Additionally, Lachlan created a simplified version of the Mask3d repository, tailored specifically for the task of instance segmentation on scroll data. While being one of the stronger frameworks for instance segmentation, Mask3d is notoriously difficult to install, so this is a very welcome addition!


2 x $1,000
Stephane Gouttebroze / @stephane.gouttebroze implemented an addition to khartes, available in his khartes branch, which refines existing manual segmentations to tighten their fit to the papyrus sheet. This is done by moving vertices which lie in lower intensity regions towards higher intensity ones. This looks like it could provide an improvement to ink detection models!

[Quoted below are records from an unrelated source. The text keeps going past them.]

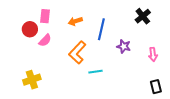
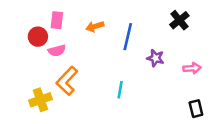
pink semicircle: (45, 40) -> (57, 51), turned 32
orange L-shape: (77, 52) -> (67, 81), moved
pink arrow: (153, 54) -> (192, 68), turned -88
cyan line: (95, 72) -> (120, 90), turned -72

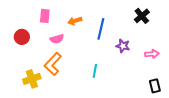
red circle: (38, 37) -> (22, 37), moved
pink semicircle: (57, 51) -> (57, 39), moved

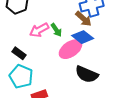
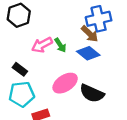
pink ellipse: (70, 49) -> (65, 83), moved
cyan pentagon: (21, 76) -> (22, 94), turned -30

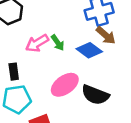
brown arrow: (90, 34) -> (106, 35), moved
black rectangle: (20, 69) -> (14, 72), turned 48

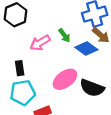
green arrow: (58, 43) -> (64, 35), moved

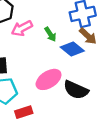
pink arrow: (40, 43) -> (22, 28), moved

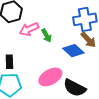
green arrow: (50, 34) -> (47, 36), moved

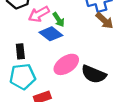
blue diamond: (73, 51) -> (51, 34), moved

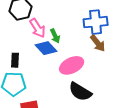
pink arrow: (39, 14) -> (37, 28), turned -102
pink ellipse: (66, 64) -> (72, 65), moved

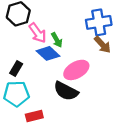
black rectangle: (15, 60) -> (16, 69), turned 32
black semicircle: (80, 92) -> (66, 91), moved

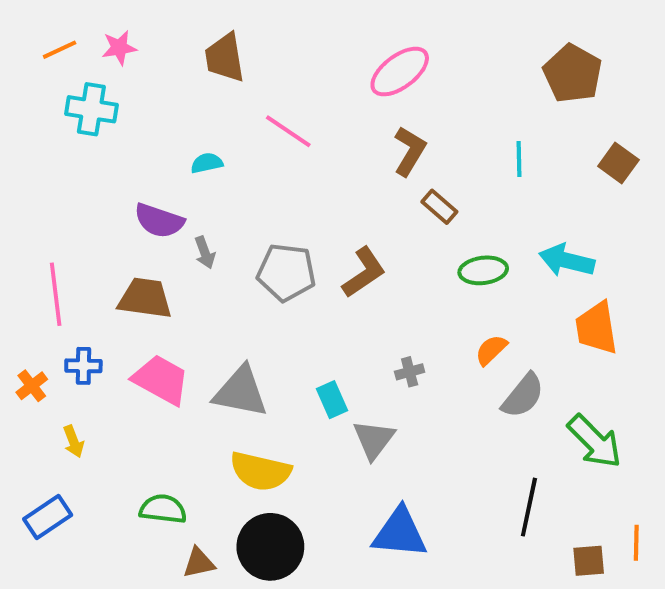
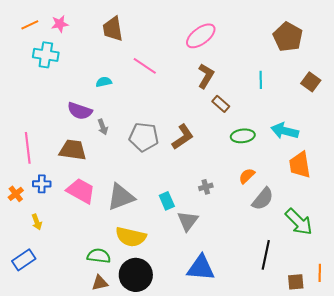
gray triangle: (241, 392) -> (121, 197), turned -32
green semicircle: (163, 509) -> (99, 256), moved

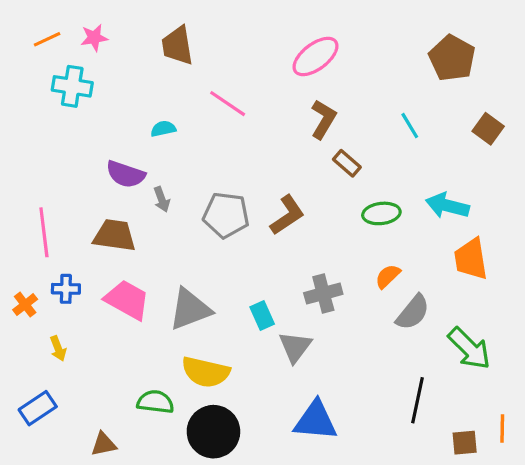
cyan line: (261, 80) -> (410, 126), turned -30
gray cross: (206, 187) -> (323, 294), size x1.6
brown triangle: (100, 283) -> (104, 444), moved

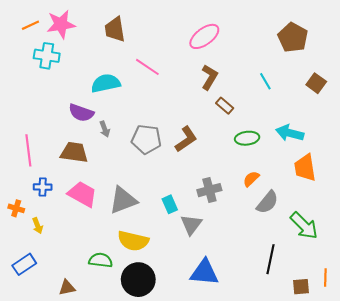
pink star: (94, 38) -> (61, 24), size x1.6
cyan semicircle: (163, 129) -> (106, 83), size x1.8
orange cross: (25, 305) -> (16, 208), moved, turned -35

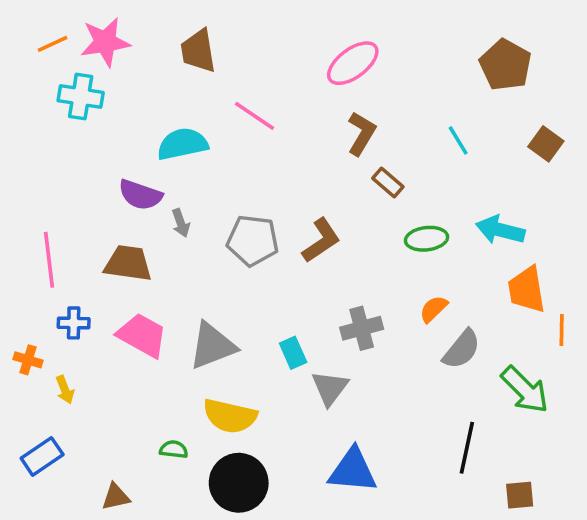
green semicircle: (101, 260) -> (174, 449), size x0.7
orange line: (325, 278) -> (562, 330), moved

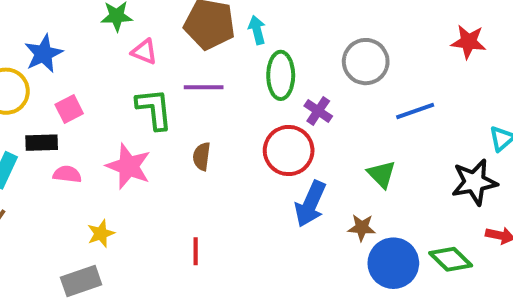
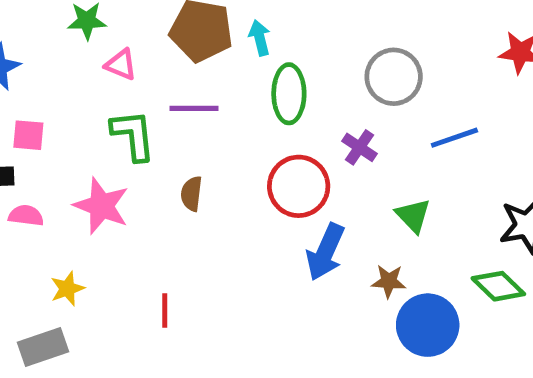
pink square: (69, 109) -> (28, 135), turned 32
purple cross: (318, 111) -> (360, 147), moved
red line: (196, 251) -> (165, 310), moved
green diamond: (451, 259) -> (498, 286), moved

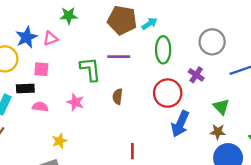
cyan arrow: (260, 38) -> (149, 24), turned 70
pink triangle: (121, 65) -> (50, 38), moved, turned -42
pink star: (101, 206) -> (75, 102), size x0.7
brown star: (389, 281) -> (218, 132), moved
red line: (165, 310) -> (132, 151), moved

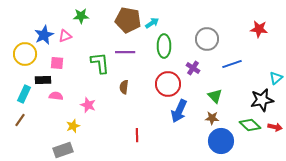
pink star: (75, 102) -> (88, 105), moved

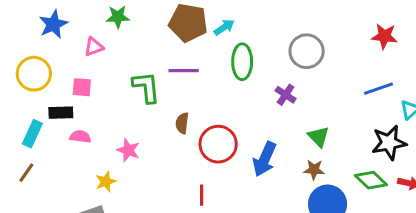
blue star: (44, 35) -> (53, 24), moved
blue line: (232, 64) -> (378, 89), moved
red circle: (168, 84) -> (218, 144), moved

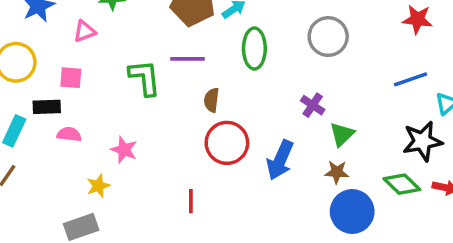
purple cross: (286, 95) -> (313, 105), moved
brown semicircle: (182, 123) -> (211, 100), moved
green triangle: (319, 137) -> (342, 134), turned 30
red line: (202, 195) -> (191, 201), moved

Before and after running segmata Yao Hsao / @.yaohsiao created a simplified version of neuroglancer, going from 115,510 lines of code to only 22,667! This version of neuroglancer is much easier to interface with if you’re just looking for a fast ome-zarr viewer, and should be easier to extend if desired.
Other exciting updates!
Scroll Deformation
@khartes_chuck showed an exciting approach to whole-scroll deformation utilizing structure tensors. We’ve been excited by the prospect of deforming scrolls for a while now. Both Seth Parker / @csparker and Brett Olsen / @caethan have discussed structure tensors in Discord, and Brett implemented some initial fiber following work based on structure tensors. @khartes_chuck also used them in his extrapolation methods within khartes.
Chuck posted this initial picture of his new work , showing how structure tensors alone can retrieve a significant amount of data from a single 2d slice. Early results looked quite promising!

We expected this work might understandably take some time to develop. Amazingly, some time turned out to not be that long after all, as we all were completely blown away by this casual drop a mere 5 days later — a slice of PHerc. Paris 4 , returned to its true circular shape!
The potential for this kind of deformation is massive. If a scroll were perfectly deformed to its cylindrical shape, all methods of segmentation become significantly easier. Chuck is open-sourcing this work in the evolutor repository , and is continuing to work on a 3D method of this deformation. We can’t wait to see where it goes!
“I'm still trying to get my first set of ideas to work. Turns out computing r is easier than computing theta...”
@khartes_chuck, shortly before computing theta
VC3D Development
We’ve begun another development run for Volume Cartographer! Forked from Hendrik Schilling / @waldkauz’s VC3D repository, this repository will be the primary version of volume-cartographer used by the challenge team.
The most significant improvements as of now are a working docker package, a more featured segmentation list, and some stability improvements. Huge credit to Philip Allgaier / @spacegaier for much of this work.
We also invite anyone to contribute to this repository, and have a list of features/fixes we’re looking for in the issues list.
Fiber Analysis
Recent work by Francesco Mori has highlighted again that fibers can provide us with structured and useful data that is hard to obtain from other representations.
Beginning from fiber predictions, analyzing the structure tensor’s three orthogonal eigenvectors reveal a local 3-D reference frame for every fiber voxel: the eigenvector of the smallest eigenvalue points along the fiber’s long axis, the middle eigenvector lies in the sheet plane but across the fiber, and the eigenvector of the largest eigenvalue is normal to the page surface.
Because the fibers are neither perfect rods nor planes but “stripe-like,” these eigenvectors can be exploited to trace fiber trajectories and, more broadly, to reconstruct the papyrus surface geometry for accurate unrolling. A continuous vector field derived from these fiber predictions could greatly help in segmentation or deformation efforts.
A more detailed report is available here.